AI has been around for a half century but only recently exploded into our consciousness with the arrival of some fabulous hardware and software.
One of the pivotal pioneers was the Canadian scientist Geoffrey Hinton. Often known as the “Godfather of Deep Learning”. He took the idea of a “neural network” to a new level. This network design is based on our biological networks of neurons and synapses and how they are all processed.

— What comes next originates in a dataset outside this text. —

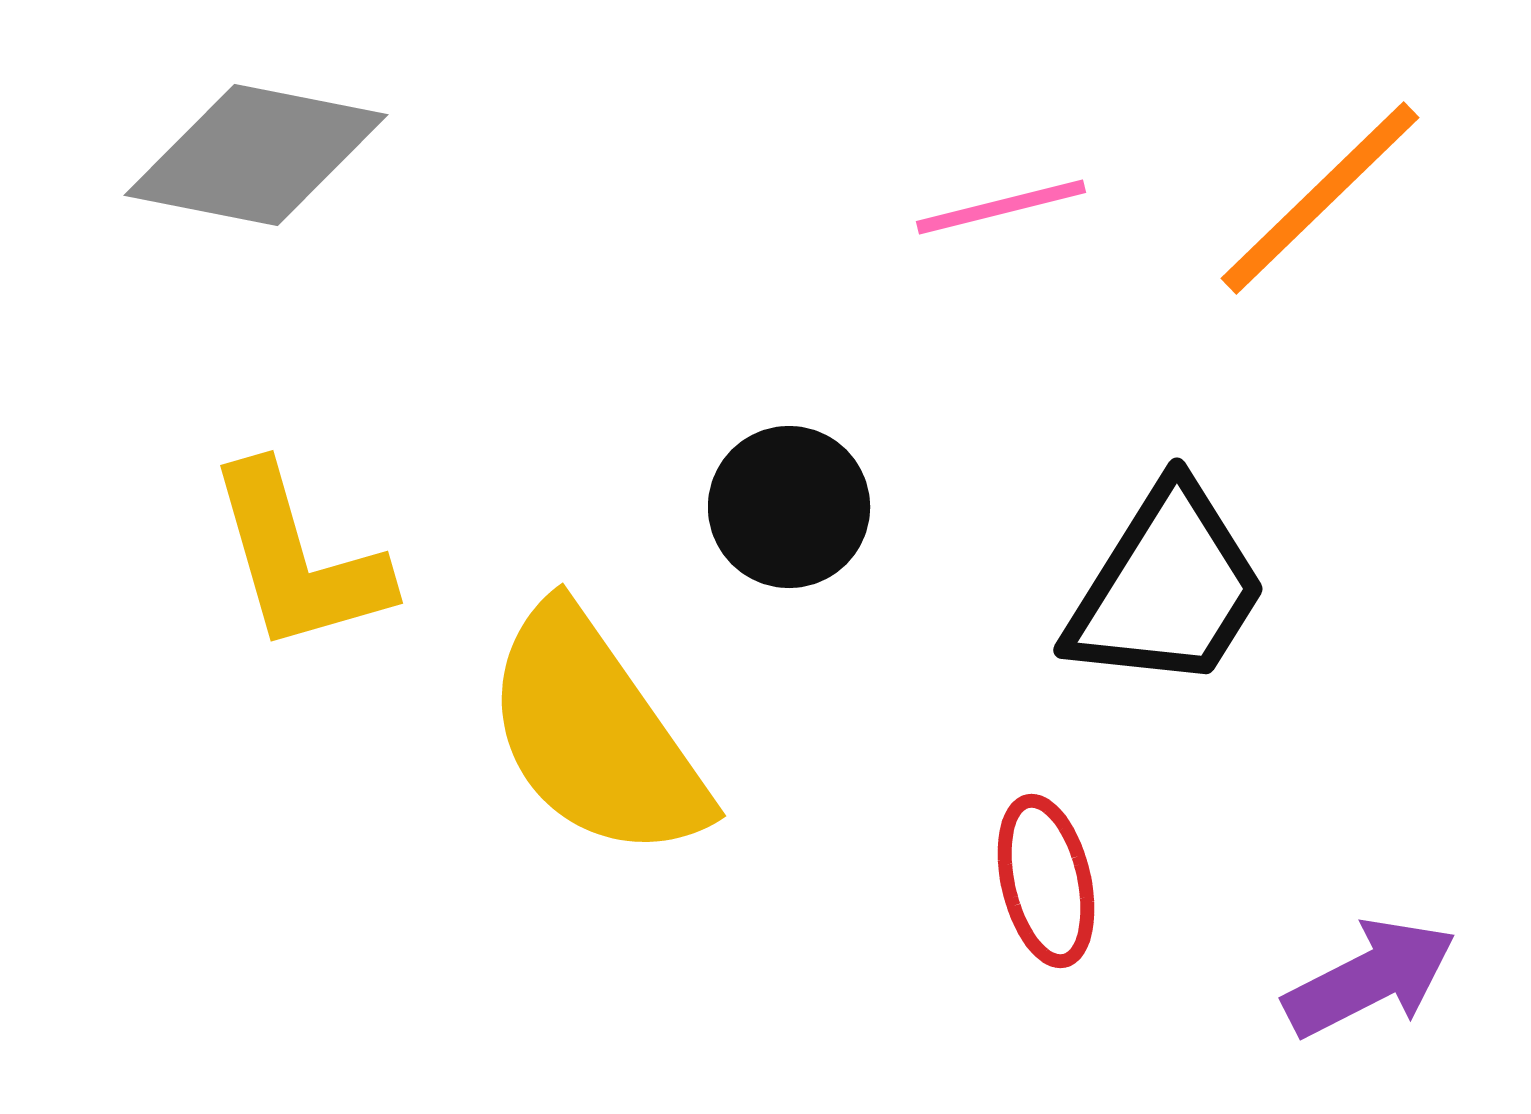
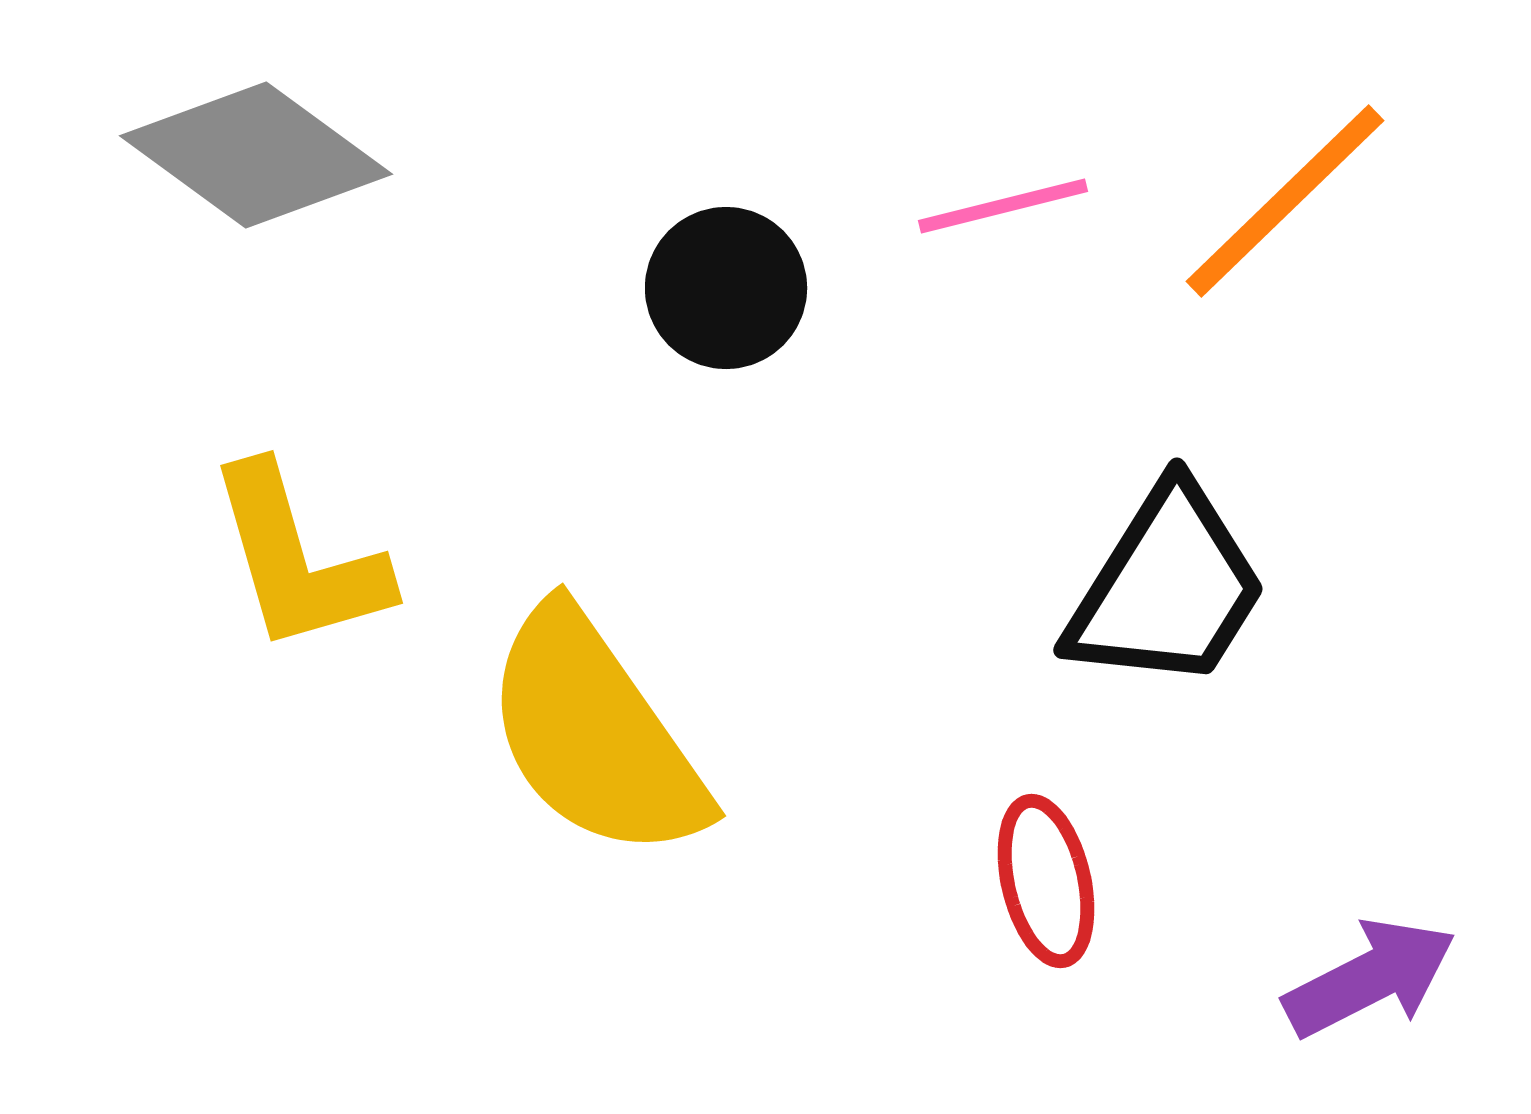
gray diamond: rotated 25 degrees clockwise
orange line: moved 35 px left, 3 px down
pink line: moved 2 px right, 1 px up
black circle: moved 63 px left, 219 px up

Rather than thinking of a physical network like we might have in our homes or offices, this network is actually a form of a mathematical algorithm. You pump in something (say an image of a cat) and it will break this down and study chunks of the image looking for a pattern that it can determine is a cat or not. It might say there is an 85% probability that this is an image of a cat.
How does it do that “thinking”? Essentially the algorithm has to be trained. You send through say 100,000 images of various cats and as it analyzes each image. When it confidently says it’s a cat you lock- up the “values” that make up that algorithm.
Now here’s where it gets tricky. They algorithms teach themselves and modify themselves in order to consistently come up with “cat”. This makes it hard for us to play with the algorithms since they are in a state that they themselves created. Might there come a time when we lose control of this AI? This is the scenario that Elon Musk worries about: “…until people see robots going down the street killing people, they don’t know how to react.”